This decision also dictates how your compensation plan is designed. These “stake in the ground” decisions determine other strategies that must align. If your comp plan doesn’t align with this decision, it won’t be able to sustain your growth.
Make note: you must have more than 50% of revenue from real customers, who are NOT distributors. These customers have not signed an independent contractor agreement and cannot earn money. Preferred Customer programs have become a foundational strategy to sustainable, legal growth in the USA market.
Yet in Asia, customers often enroll as distributors to receive the distributor price. Unless your compensation plan anticipates this you may find your new distributors not earning sufficient income to make it worth their time. Your retention rate will be terrible.
A comp plan designed for customer heavy markets may need to be “tweaked” to work well in Asia because customers are less common. In countries where customer enrollment is strong such as North America, western Europe, Australia & New Zealand, your compensation plan must reward reps for selling to customers – not just recruiting people into the business.

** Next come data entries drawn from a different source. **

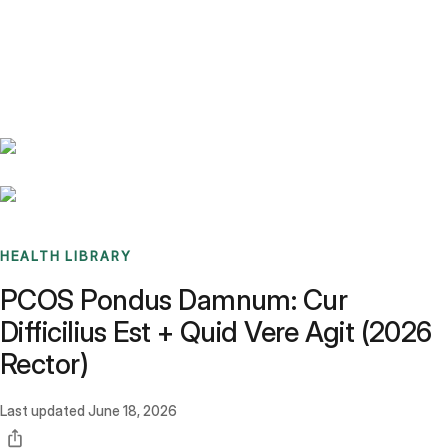
Benchmarks
Stories
FAQ
Sign up / Log in
HEALTH LIBRARY
PCOS Pondus Damnum: Cur
Difficilius Est + Quid Vere Agit (2026
Rector)
Last updated
June 18, 2026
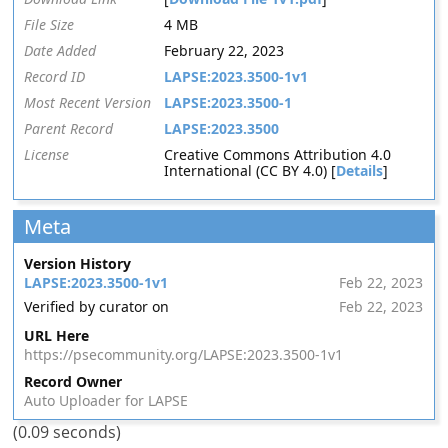
File Size
4 MB
Date Added
February 22, 2023
Record ID
LAPSE:2023.3500-1v1
Most Recent Version
LAPSE:2023.3500-1
Parent Record
LAPSE:2023.3500
License
Creative Commons Attribution 4.0
International (CC BY 4.0) [
Details
]
Meta
Version History
LAPSE:2023.3500-1v1
Feb 22, 2023
Verified by curator on
Feb 22, 2023
URL Here
https://psecommunity.org/LAPSE:2023.3500-1v1
Record Owner
Auto Uploader for LAPSE
(0.09 seconds)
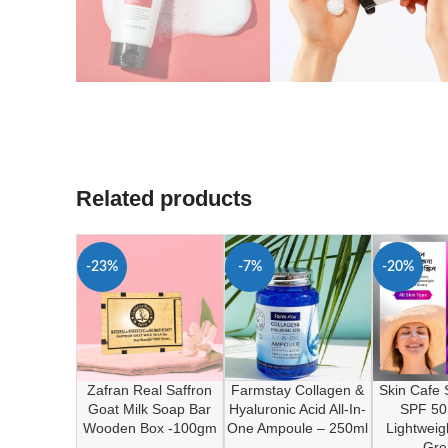
Related products
-23%
-7%
-20%
Zafran Real Saffron
Farmstay Collagen &
Skin Cafe
Goat Milk Soap Bar
Hyaluronic Acid All-In-
SPF 50
Wooden Box -100gm
One Ampoule – 250ml
Lightweig
Gre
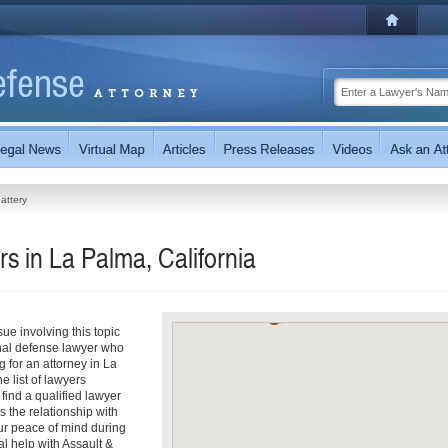
attery
s in La Palma, California
ue involving this topic
inal defense lawyer who
ng for an attorney in La
e list of lawyers
 find a qualified lawyer
s the relationship with
our peace of mind during
l help with Assault &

Focus on One-and-Done or Predictable Revenue
Another vital decision is whether your business model relies on a “one and done” purchase or a subscription or auto-ship model.
A one & done business model means that most people buy your product or product set once and then rarely will they come back for more. Examples of this approach in direct sales would be the sale of large enrollment packs or product sets. One & Done business models start each month with zero revenue and must create every dollar from new business – there is only small amounts of repeat business.